__Task directions__
Write out, without any change, the lines in the material below that run from the line with "Jegna Klub, today’s experience wasn’t just a" through the line with "memory — it’s a foundation.", both included.

__Recorded information__

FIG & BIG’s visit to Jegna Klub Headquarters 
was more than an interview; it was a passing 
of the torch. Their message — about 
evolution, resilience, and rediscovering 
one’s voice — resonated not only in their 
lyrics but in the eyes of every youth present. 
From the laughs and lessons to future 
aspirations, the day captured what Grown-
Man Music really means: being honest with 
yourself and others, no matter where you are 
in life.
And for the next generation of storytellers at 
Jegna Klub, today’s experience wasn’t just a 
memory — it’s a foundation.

* * *

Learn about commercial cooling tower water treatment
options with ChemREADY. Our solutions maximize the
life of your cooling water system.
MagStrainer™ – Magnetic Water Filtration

__Solved exercise__
Jegna Klub, today’s experience wasn’t just a 
memory — it’s a foundation.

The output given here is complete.